Perhaps the biggest disappointment is that The Companions barely touched on The Sundering and how it will affect the Forgotten Realms as we move into D&D Next. Another one might be that The Companions is more of a prelude to other upcoming Drizzt novels. All the protagonists from the individual arcs are not dealt with, many plot threads are left unresolved, and things feel unfinished… which is hard to say, considering at the same time, I felt the book ran a bit too long, clocking in at nearly 400 pages, and that there were segments and sections that could have easily been excised in exchange for finishing up each character’s storyline. The end result is a book that fails to deliver on nearly all counts, while still being a well written and gripping read. It’s an odd juxtaposition to be sure, and I still don’t know how I feel about The Companions even while writing this review.

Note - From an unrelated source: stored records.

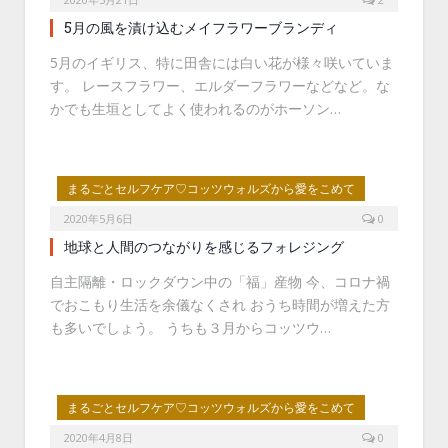
5月の風を漬け込むメイフラワーブランディ
5月のイギリス、特に田舎には白い花が様々咲いていま
す。 レースフラワー、エルダーフラワーなどなど。な
かでも生垣としてよく使われるのがホーソン…
まるごとセルフケア♡コッツウォルズから愛をこめて
2020年5月6日
0
地球と人間のつながりを感じるフォレジング
自主隔離・ロックダウン中の「福」産物 今、コロナ禍
でおこもり生活を余儀なくされ おうち時間が増えた方
も多いでしょう。 うちも３月からコッツウ…
まるごとセルフケア♡コッツウォルズから愛をこめて
2020年4月8日
0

I think the more invested you are in Drizzt, the more emotional and/or visceral a reaction you’ll have to The Companions. For some, this will be a masterstroke and a thank you to long time readers, as all their favorite characters are reunited once more. For others, they will feel annoyed and cheated that several characters are back to life, and even more overpowered than they were the first time. It’s really going to depend on how you view character death and if you think it should be permanent or not. Again, I think writing-wise, this is one of Salvatore’s best novels in some time, even while I don’t think the novel did its actual job of introducing and/or explaining The Sundering, and leaving too many plot threads unresolved. It’s a good read, especially for Drizzt fans, but if, like me, you’re reading The Companions for the Sundering aspect, you will probably walk away a bit disappointed or feel cheated, while also enjoying the tale told between these covers. I would definitely say that The Companions is better than a lot of Drizzt books I’ve seen over the past decade or so, but not as good as the first six. So it’s one of the better, but it’s not the best. Truly, The Companions elicited mixed emotions, and I’m hoping the other Sundering novels do a better job of showcasing the changes coming to the Forgotten Realms.